> [Aim of the exercise]:
Please repeat, from the entries that follow, the lines from the one containing "Marcia at Kinsta" through the one containing "high-quality content quickly and easily." exactly, adding nothing.

> [Data listing]:

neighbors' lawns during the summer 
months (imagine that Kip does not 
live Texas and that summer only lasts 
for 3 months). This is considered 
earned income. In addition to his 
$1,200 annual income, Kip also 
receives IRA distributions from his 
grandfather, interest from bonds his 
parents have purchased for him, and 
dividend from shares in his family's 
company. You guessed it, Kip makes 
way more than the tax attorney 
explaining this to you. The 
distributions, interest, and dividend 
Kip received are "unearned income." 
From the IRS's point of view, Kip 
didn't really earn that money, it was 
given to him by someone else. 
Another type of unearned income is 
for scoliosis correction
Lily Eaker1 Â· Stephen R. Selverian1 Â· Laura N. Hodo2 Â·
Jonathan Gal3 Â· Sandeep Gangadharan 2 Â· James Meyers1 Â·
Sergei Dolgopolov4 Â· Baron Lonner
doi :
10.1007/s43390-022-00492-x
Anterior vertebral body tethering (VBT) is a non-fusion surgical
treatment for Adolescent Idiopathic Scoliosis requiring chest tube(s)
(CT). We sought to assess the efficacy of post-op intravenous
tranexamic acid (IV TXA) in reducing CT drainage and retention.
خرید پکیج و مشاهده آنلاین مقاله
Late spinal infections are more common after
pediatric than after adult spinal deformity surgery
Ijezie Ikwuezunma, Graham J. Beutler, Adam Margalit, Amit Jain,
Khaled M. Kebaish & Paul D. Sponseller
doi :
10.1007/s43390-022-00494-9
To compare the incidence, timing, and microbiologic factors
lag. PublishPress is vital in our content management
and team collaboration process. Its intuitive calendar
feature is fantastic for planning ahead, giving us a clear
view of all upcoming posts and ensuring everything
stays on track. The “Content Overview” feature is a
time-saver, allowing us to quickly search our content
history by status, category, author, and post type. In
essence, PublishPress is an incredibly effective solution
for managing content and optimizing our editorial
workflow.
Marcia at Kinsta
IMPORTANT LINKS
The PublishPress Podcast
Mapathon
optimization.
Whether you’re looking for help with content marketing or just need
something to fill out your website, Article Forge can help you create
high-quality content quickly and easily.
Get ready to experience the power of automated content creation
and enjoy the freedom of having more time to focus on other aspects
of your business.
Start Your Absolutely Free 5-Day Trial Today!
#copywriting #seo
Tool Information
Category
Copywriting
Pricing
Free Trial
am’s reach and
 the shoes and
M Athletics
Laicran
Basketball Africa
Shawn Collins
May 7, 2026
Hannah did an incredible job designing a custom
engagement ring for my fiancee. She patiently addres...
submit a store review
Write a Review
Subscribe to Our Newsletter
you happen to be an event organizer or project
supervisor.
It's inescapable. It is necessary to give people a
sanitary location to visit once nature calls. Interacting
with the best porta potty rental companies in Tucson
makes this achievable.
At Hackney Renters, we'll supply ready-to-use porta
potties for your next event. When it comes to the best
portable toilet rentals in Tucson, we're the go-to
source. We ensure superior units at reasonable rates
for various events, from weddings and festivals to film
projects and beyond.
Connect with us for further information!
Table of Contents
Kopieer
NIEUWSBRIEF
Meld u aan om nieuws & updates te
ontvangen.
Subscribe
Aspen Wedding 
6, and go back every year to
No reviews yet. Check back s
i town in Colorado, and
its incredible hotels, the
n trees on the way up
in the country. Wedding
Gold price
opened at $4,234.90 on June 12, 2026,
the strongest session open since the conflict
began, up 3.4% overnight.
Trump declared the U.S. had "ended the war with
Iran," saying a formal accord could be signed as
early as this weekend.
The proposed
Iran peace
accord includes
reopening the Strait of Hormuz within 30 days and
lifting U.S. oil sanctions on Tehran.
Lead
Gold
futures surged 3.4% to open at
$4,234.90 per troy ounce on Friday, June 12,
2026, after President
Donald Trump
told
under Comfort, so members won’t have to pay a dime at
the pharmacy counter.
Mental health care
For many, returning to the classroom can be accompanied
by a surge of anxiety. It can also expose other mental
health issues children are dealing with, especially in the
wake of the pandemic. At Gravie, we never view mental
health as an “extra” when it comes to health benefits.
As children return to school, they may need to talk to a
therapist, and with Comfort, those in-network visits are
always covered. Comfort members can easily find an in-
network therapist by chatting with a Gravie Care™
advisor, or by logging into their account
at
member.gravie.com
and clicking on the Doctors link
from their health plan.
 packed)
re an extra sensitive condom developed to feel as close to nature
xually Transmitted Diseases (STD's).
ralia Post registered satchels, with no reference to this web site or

> [Reply]:
Marcia at Kinsta
IMPORTANT LINKS
The PublishPress Podcast
Mapathon
optimization.
Whether you’re looking for help with content marketing or just need
something to fill out your website, Article Forge can help you create
high-quality content quickly and easily.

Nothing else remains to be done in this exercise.